Если всмотреться в маленькую нашу картину, если вникнуть в глубокую убежденность лиц, всех этих устремлений к Спасителю мира, то забываешь о светском характере картины и проникаешь в подлинное религиозное настроение. Ведь Христос призывал не одних нищих земными благами, но и всех “нищих духом”, хотя бы облаченных в парчи. И вот главным содержанием картины Боттичелли является склонение этих богачей, этих “царей земных”, людей роскошных и изощренных перед детской простотой Божества. В картине царит мягкое, грустное настроение — исповедальни, горькая прелесть покаяния и чистая радость очищения. Характерно, что Боттичелли не счел нужным при этом окружить центральные фигуры ореолами. Мистическая приподнятость настроения вызывается не внешними средствами, а лишь проникновением художников в самое существо изображаемого.
Странно такого совершенного мастера, как Сандро Боттичелли, называть “примитивом” [5], “первобытным”, но если его искусство сравнить с тем, что явилось на смену ему, то это название станет понятным. Во многих отношениях (если не во всем формальном) Сандро, при всей своей изысканности, был только искателем. [6] Нашему времени, отмеченному жаждой исканий, именно такие художники, как Сандро, в особенности близки. Но естественно, что в свое время они были затменены теми мастерами, которые вполне достигли назревавших идеалов и вполне выявили известные концепции формального совершенства. К сожалению, это достижение внешнего совершенства досталось ценой внутреннего содержания, и если Сандро “первобытен” в смысле красок и композиции, то в то же время он представляет высшую точку эмоциональности, наиболее убедительное отражение порывов души и сердца, какой-то крик души, рядом с которым все великолепие позднейшего “золотого века” должно казаться напыщенным и пустым.
В таком же, но только в таком смысле к “примитивам” можно отнести и таких высокосовершенных художников конца XV века, как флорентийцев Д. Гирландайо и Пьеро ди Козимо, как умбрийцев Перуджино и Пинтуриккио, как ломбардца Бергоньоне, падуанца Мантенью, венецианцев братьев Беллини, Чиму да Конелиано, семью Виварини, болонца Франчию и многих других первоклассных художников. Эти мастера не пользовались признанием любителей в те дни, когда, главным образом, составлялся Эрмитаж, и поэтому большинство отсутствует в нем. Лишь о некоторых флорентийцах, о Перуджино, о Франчии и о венецианцах XV века, дают понятие десяток отличных картин, случайно (так же как и картина Боттичелли) попавших в наш Музей.
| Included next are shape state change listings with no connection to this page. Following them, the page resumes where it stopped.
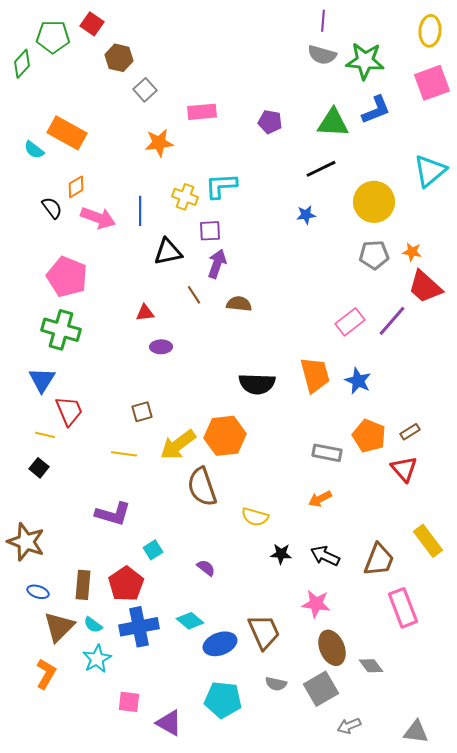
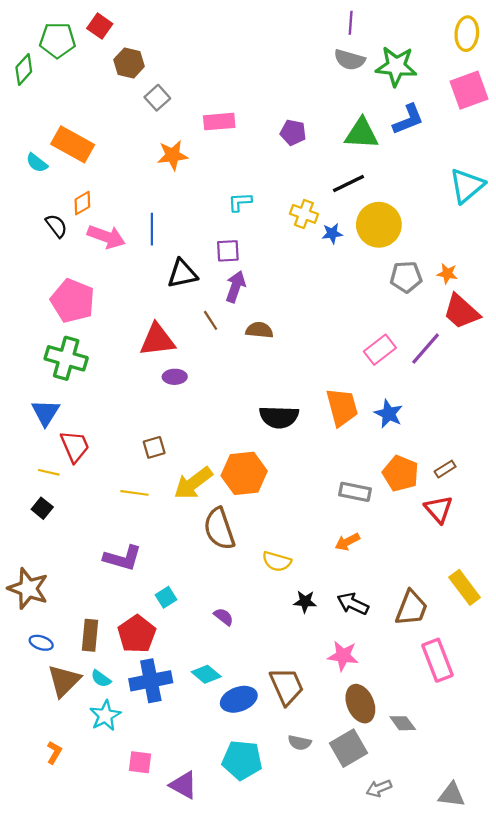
cyan L-shape: (221, 186) -> (240, 202), size x0.7
yellow cross: (185, 197) -> (304, 214), moved
yellow circle: (374, 202) -> (379, 225), moved
red triangle: (145, 313) -> (157, 340), size x1.8
orange L-shape: (46, 674) -> (54, 752), moved, size x0.7

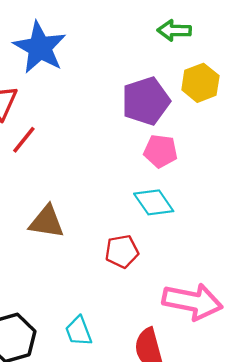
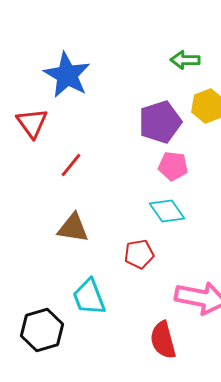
red line: (24, 140) -> (71, 165), moved
cyan trapezoid: (79, 331) -> (89, 297), moved, size x1.4

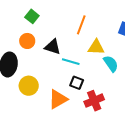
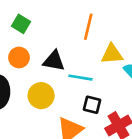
yellow circle: (29, 86) -> (41, 96), moved

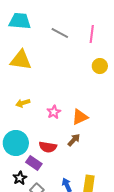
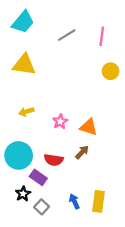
cyan trapezoid: (20, 21) -> (23, 22), turned 125
gray line: (60, 33) -> (67, 35), turned -60
orange triangle: (80, 117) -> (89, 127), turned 42

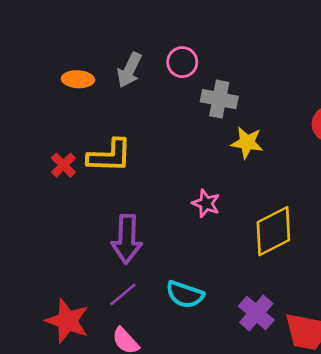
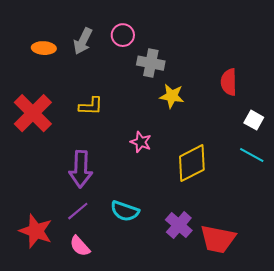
yellow L-shape: (110, 156) -> (91, 106), moved, size x0.7
red cross: (63, 165) -> (33, 113), size x2.0

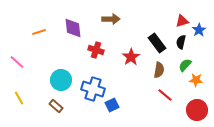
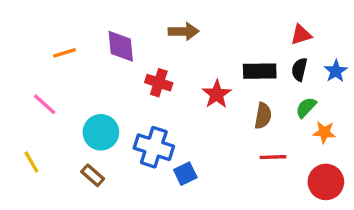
blue star: (199, 30) -> (336, 71), moved
black rectangle: (157, 43) -> (260, 71), turned -54
pink line: (17, 62) -> (45, 104), moved
red line: (165, 95) -> (273, 157), turned -42

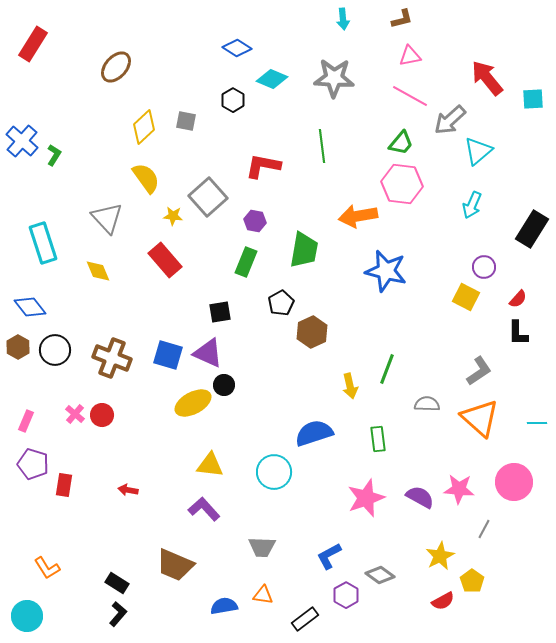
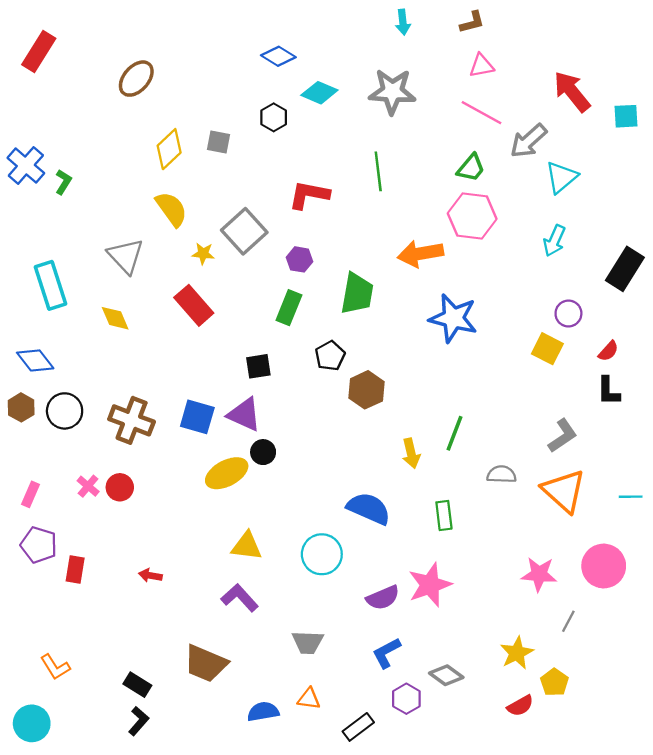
blue semicircle: (314, 433) -> (369, 508), turned 42
purple semicircle: (420, 497) -> (383, 598), moved, turned 128

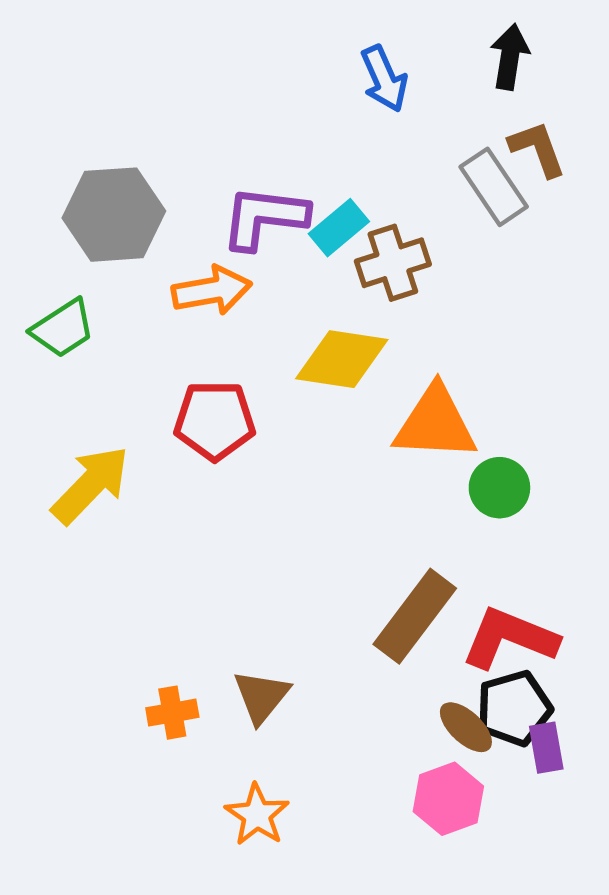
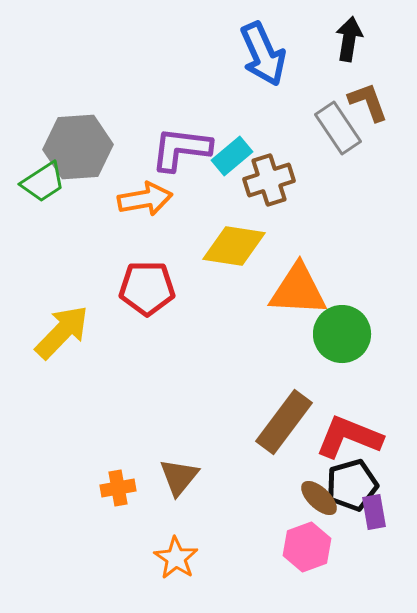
blue arrow: (384, 79) -> (263, 54), size x1.4
green trapezoid: (63, 328) -> (43, 182), moved
green circle: (499, 488) -> (342, 334), size x1.4

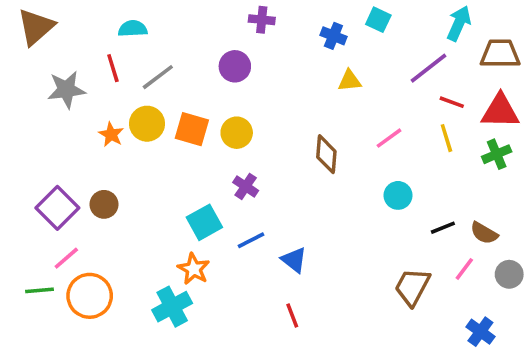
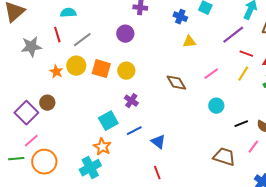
yellow line: (446, 138) -> (243, 74), turned 49
brown diamond: (326, 154) -> (176, 83), turned -35
brown circle: (104, 204) -> (47, 103), moved
brown trapezoid: (412, 287) -> (224, 157), turned 80

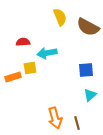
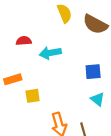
yellow square: (30, 68) -> (33, 96), moved
cyan triangle: (90, 95) -> (97, 99), turned -40

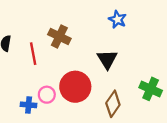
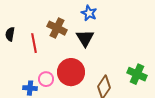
blue star: (118, 19) -> (89, 13), moved
black triangle: (107, 59) -> (85, 38), moved

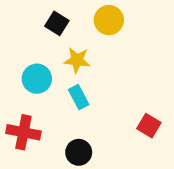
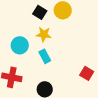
black square: (57, 23) -> (40, 12), moved

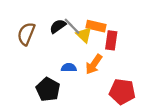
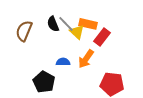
black semicircle: (58, 26) -> (53, 24), turned -77
red rectangle: (111, 40) -> (102, 37), turned 30

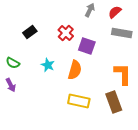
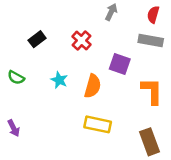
red semicircle: (115, 12) -> (153, 15), moved, turned -32
purple square: (87, 46) -> (120, 64), moved
purple arrow: (11, 85) -> (14, 128), moved
brown rectangle: (114, 102) -> (149, 142), moved

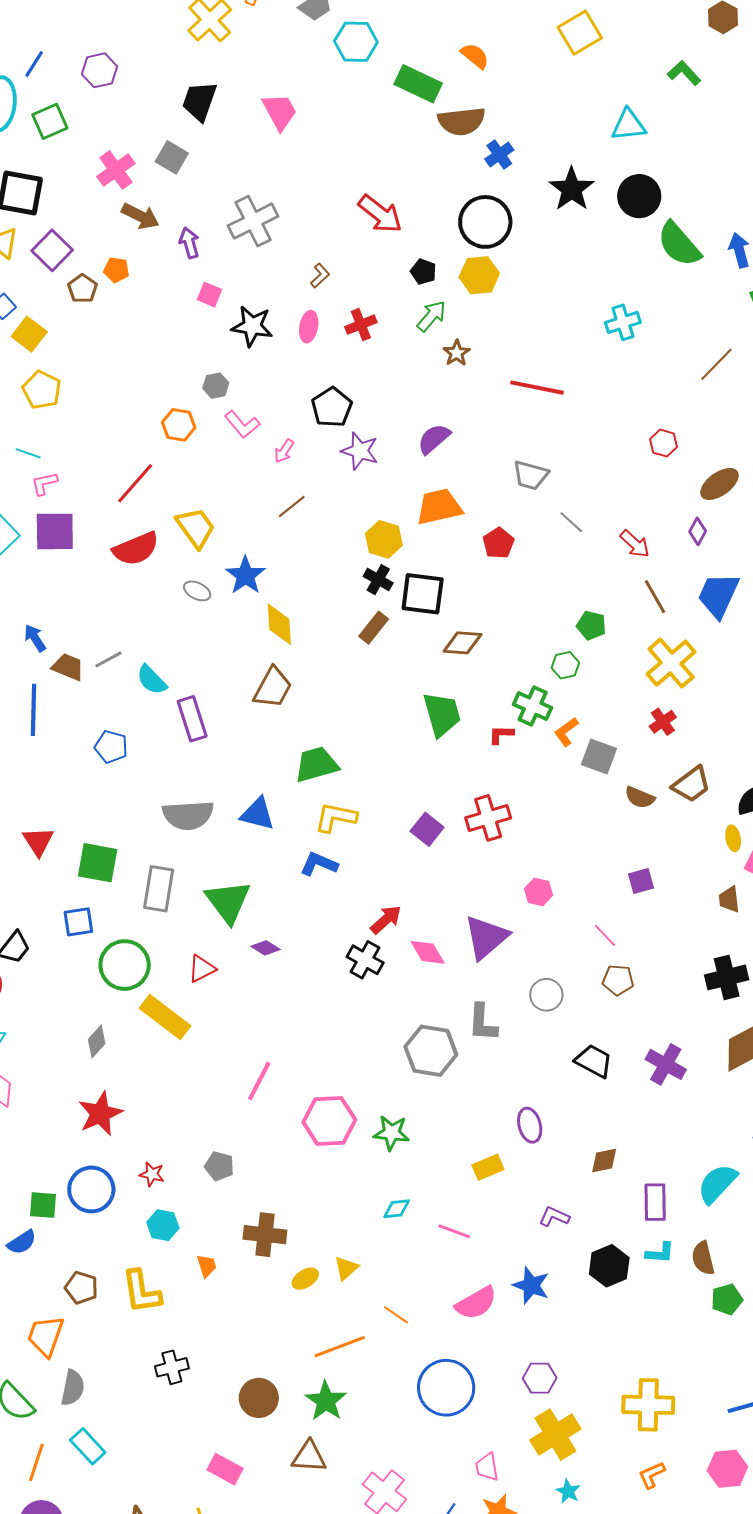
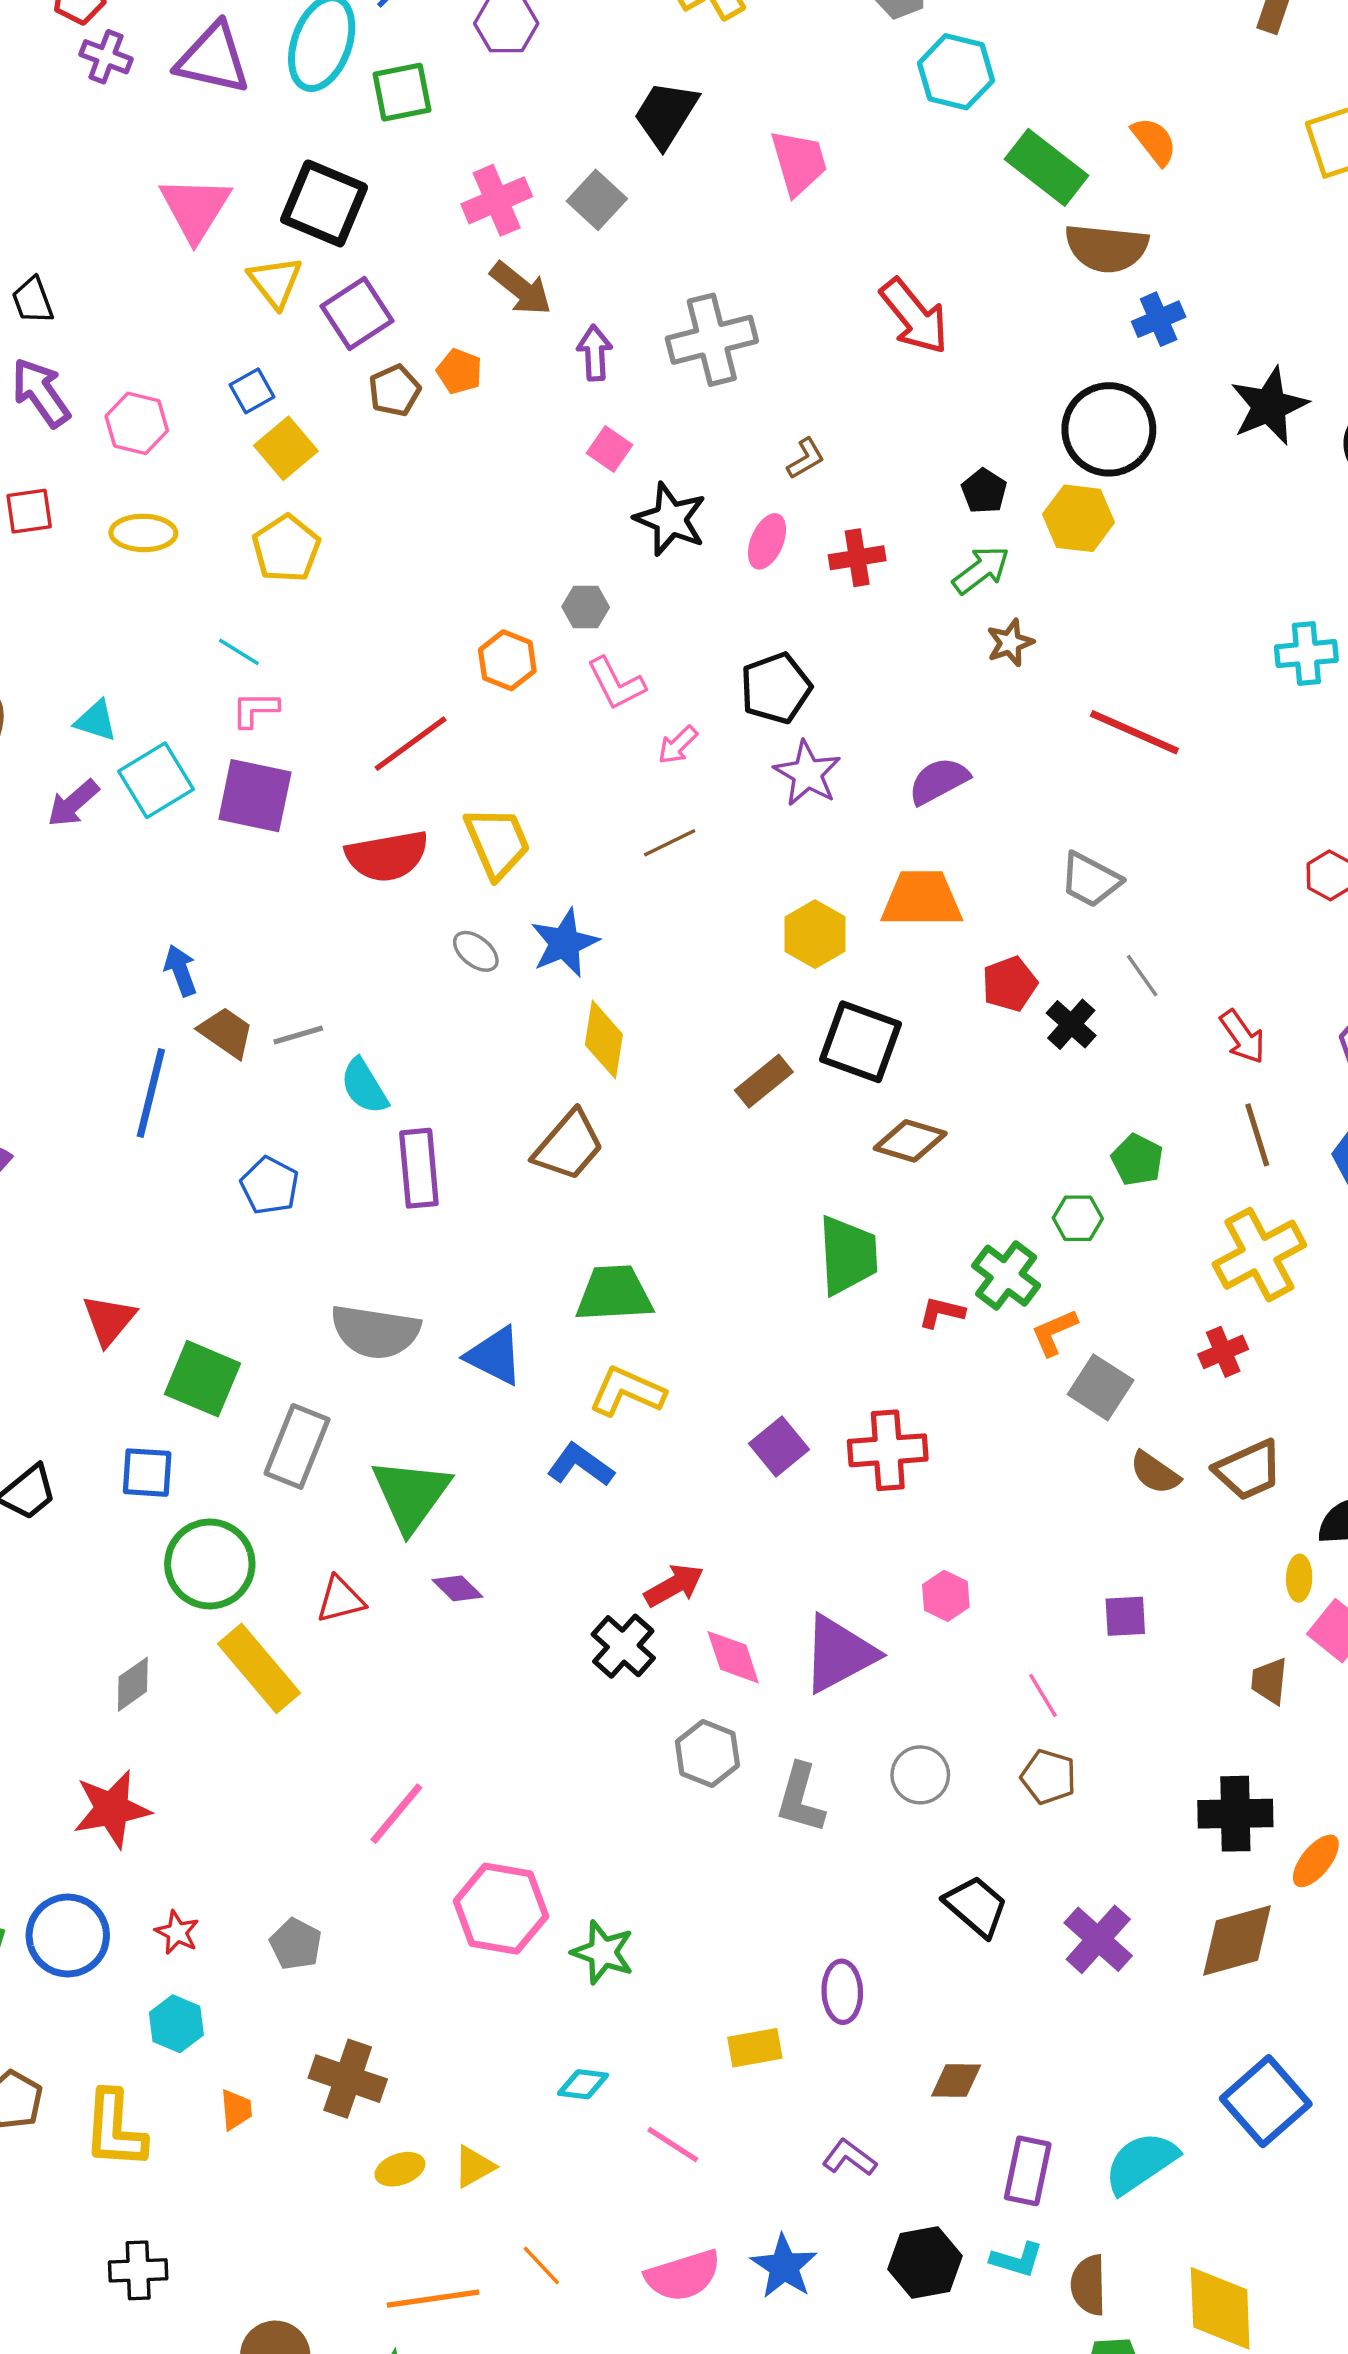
red arrow: (380, 214) -> (914, 316), moved
black cross: (378, 580) -> (1071, 1024), moved
gray hexagon: (431, 1051) -> (707, 1754), moved, size x0.7

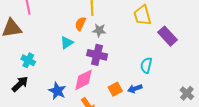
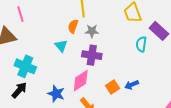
cyan triangle: (67, 43) -> (61, 46), turned -32
cyan cross: (28, 60) -> (25, 66), size x1.5
cyan semicircle: (146, 65) -> (141, 44), moved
Стиль живописи позднего флорентийского кватроченто представлен у нас, кроме Сандро, картиной, приписываемой Андреа дель Верроккьо, картиной, считающейся за повторение картины Пьеро ди Козимо в галерее Боргезе, “Поклонением Младенцу”, считающимся работой Боттиччини, и наконец, произведениями нескольких мастеров, перенесших угловатость, разрозненность композиции и наивную красочность, характерные для кватроченто, в XVI век.